Over the last ten years they have seldom all been home at the same time. It is hard having them far away, especially when the move becomes more permanent, but somehow it eventually becomes the norm. Thank goodness for Whatsapp, Skype and Facebook. You miss them lots, it is wonderful to have them home for visits, harder when they have to leave again but as a mother I can handle anything when I know they are happy. 

Love

2005
Michael - my boss, best friend turned boyfriend - sane, stable, solid and steady. The easiest and most loving relationship I have ever had. He is trying to teach me to budget, to not owe money and he tries to show me how to get pleasure and appreciate the simple things in life (like finding a perfect screw in a gutter)

2015
Still Michael - no longer my boss, still my best friend and now my husband - Still sane, stable, solid and steady. The easiest, best, most loving relationship I will ever have. He has taught me how to get pleasure out of the simple things in life (not only screws in gutters) but he still struggles with teaching me to budget.

Then and Now
Life is good, never perfect, I struggle these days to not be so verbal about the things that upset me. Before I could keep my mouth shut when things annoyed me.
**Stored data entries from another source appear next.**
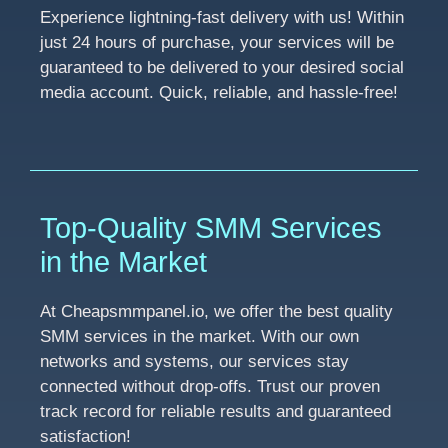
Experience lightning-fast delivery with us! Within
just 24 hours of purchase, your services will be
guaranteed to be delivered to your desired social
media account. Quick, reliable, and hassle-free!
Top-Quality SMM Services
in the Market
At Cheapsmmpanel.io, we offer the best quality
SMM services in the market. With our own
networks and systems, our services stay
connected without drop-offs. Trust our proven
track record for reliable results and guaranteed
satisfaction!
I now blurt things out and sometimes hurt people but it is my inner voice that maybe menopause has stoked. 
  
Ten years ago life was very different and ten years later I don't feel like a much different person but writing this has made me realise that a decade is a long time. It is the sad things that have happened to me and my family which have shaped me most and made me take stock. I now realise what is important and what is not. Family and friends and walks and swims and wine and kindness and talking and sharing and even screws in gutters.

I also have to confess that I really would still love a big pastel coloured SMEG fridge.